▶ **Task description**
Copy the lines below verbatim. Begin with the first and end with the line containing "когда я собрала".

(Data extracted from a collection)
********************
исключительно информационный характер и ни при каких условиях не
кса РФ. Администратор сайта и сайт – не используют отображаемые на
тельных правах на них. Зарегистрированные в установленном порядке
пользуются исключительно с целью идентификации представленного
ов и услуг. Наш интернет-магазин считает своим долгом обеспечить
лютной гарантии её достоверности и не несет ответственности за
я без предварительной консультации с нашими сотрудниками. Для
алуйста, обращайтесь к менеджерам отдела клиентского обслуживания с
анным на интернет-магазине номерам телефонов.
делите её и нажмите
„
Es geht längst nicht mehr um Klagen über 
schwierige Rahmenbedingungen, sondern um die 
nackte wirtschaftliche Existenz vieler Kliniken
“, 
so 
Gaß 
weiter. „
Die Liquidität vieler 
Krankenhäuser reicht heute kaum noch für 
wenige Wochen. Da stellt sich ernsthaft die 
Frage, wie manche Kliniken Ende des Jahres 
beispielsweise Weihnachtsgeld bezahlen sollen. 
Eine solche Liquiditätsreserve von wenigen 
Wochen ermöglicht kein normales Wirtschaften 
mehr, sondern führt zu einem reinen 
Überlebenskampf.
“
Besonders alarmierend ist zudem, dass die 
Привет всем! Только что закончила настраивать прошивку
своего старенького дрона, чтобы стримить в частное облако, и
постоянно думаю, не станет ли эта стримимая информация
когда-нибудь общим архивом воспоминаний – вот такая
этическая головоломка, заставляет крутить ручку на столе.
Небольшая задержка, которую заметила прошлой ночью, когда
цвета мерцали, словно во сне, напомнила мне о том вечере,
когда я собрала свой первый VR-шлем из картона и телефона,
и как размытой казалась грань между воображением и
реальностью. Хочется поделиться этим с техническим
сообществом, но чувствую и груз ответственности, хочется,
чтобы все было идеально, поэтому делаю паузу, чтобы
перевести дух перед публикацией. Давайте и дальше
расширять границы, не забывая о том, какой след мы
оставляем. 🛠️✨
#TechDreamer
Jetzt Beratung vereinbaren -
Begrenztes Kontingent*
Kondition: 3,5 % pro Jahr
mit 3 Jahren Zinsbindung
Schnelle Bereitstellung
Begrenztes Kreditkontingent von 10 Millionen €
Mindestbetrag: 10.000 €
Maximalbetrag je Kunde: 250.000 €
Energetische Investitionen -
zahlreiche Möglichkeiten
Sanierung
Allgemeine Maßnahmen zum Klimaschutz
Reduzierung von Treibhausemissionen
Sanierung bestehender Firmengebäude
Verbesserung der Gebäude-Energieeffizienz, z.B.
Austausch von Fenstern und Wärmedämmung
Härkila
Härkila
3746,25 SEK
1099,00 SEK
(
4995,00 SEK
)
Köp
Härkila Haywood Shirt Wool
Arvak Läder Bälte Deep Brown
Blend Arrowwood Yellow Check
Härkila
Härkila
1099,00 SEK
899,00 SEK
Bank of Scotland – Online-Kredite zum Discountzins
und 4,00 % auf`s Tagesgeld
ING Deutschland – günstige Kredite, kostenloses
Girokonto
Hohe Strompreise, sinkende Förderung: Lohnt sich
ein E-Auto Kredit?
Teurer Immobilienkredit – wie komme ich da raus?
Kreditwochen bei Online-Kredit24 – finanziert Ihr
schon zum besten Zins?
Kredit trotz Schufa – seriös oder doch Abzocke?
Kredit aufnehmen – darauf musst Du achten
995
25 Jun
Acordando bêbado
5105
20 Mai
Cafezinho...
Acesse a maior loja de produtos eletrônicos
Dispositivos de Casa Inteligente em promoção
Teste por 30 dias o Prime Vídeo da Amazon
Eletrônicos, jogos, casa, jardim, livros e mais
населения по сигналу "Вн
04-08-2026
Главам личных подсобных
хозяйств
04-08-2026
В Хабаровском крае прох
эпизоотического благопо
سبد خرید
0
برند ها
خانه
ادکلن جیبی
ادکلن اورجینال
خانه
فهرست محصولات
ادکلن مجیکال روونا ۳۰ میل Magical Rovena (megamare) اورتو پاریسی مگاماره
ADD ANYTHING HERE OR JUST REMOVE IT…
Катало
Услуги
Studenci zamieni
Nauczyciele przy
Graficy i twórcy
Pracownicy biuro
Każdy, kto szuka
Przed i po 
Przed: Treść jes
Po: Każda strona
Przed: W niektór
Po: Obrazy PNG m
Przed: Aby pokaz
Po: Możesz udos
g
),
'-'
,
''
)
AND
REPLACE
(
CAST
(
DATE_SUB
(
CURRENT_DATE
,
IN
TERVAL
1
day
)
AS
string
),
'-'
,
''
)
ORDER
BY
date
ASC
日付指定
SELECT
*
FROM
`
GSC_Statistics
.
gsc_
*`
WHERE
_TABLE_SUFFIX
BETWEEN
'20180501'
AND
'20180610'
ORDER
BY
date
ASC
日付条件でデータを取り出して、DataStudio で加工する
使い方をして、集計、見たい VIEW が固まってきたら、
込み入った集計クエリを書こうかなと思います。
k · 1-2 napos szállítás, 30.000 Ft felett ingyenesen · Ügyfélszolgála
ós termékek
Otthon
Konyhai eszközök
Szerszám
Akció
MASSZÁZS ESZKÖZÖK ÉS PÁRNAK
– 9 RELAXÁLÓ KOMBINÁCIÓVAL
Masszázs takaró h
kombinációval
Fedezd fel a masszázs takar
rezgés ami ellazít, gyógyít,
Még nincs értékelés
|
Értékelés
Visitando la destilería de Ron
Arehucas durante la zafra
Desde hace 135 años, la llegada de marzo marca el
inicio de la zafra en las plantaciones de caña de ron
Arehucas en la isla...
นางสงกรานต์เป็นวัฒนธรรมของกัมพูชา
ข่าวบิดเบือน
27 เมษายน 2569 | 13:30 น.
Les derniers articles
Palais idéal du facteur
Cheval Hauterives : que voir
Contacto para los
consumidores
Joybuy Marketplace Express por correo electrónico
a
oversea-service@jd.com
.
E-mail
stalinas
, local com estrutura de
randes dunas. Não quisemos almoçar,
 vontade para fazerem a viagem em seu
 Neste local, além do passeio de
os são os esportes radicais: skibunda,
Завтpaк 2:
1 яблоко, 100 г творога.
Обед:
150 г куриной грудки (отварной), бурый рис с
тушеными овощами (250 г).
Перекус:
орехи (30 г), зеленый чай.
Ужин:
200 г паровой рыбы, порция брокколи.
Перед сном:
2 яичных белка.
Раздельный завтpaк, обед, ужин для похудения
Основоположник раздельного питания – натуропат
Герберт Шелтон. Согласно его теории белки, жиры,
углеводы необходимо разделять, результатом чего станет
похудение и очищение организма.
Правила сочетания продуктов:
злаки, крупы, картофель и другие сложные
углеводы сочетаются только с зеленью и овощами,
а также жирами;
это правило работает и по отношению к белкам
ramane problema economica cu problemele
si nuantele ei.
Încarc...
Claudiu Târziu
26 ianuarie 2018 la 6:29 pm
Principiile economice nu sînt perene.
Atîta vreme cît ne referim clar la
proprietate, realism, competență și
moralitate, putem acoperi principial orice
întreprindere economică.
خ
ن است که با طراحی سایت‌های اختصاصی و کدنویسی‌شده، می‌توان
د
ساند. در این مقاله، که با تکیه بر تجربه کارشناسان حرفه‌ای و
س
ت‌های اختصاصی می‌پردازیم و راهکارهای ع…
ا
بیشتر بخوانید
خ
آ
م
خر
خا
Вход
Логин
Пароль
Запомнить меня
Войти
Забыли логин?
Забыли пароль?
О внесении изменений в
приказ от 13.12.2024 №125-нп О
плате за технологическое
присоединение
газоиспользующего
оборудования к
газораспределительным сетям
********************
▶ **Task response**
исключительно информационный характер и ни при каких условиях не
кса РФ. Администратор сайта и сайт – не используют отображаемые на
тельных правах на них. Зарегистрированные в установленном порядке
пользуются исключительно с целью идентификации представленного
ов и услуг. Наш интернет-магазин считает своим долгом обеспечить
лютной гарантии её достоверности и не несет ответственности за
я без предварительной консультации с нашими сотрудниками. Для
алуйста, обращайтесь к менеджерам отдела клиентского обслуживания с
анным на интернет-магазине номерам телефонов.
делите её и нажмите
„
Es geht längst nicht mehr um Klagen über 
schwierige Rahmenbedingungen, sondern um die 
nackte wirtschaftliche Existenz vieler Kliniken
“, 
so 
Gaß 
weiter. „
Die Liquidität vieler 
Krankenhäuser reicht heute kaum noch für 
wenige Wochen. Da stellt sich ernsthaft die 
Frage, wie manche Kliniken Ende des Jahres 
beispielsweise Weihnachtsgeld bezahlen sollen. 
Eine solche Liquiditätsreserve von wenigen 
Wochen ermöglicht kein normales Wirtschaften 
mehr, sondern führt zu einem reinen 
Überlebenskampf.
“
Besonders alarmierend ist zudem, dass die 
Привет всем! Только что закончила настраивать прошивку
своего старенького дрона, чтобы стримить в частное облако, и
постоянно думаю, не станет ли эта стримимая информация
когда-нибудь общим архивом воспоминаний – вот такая
этическая головоломка, заставляет крутить ручку на столе.
Небольшая задержка, которую заметила прошлой ночью, когда
цвета мерцали, словно во сне, напомнила мне о том вечере,
когда я собрала свой первый VR-шлем из картона и телефона,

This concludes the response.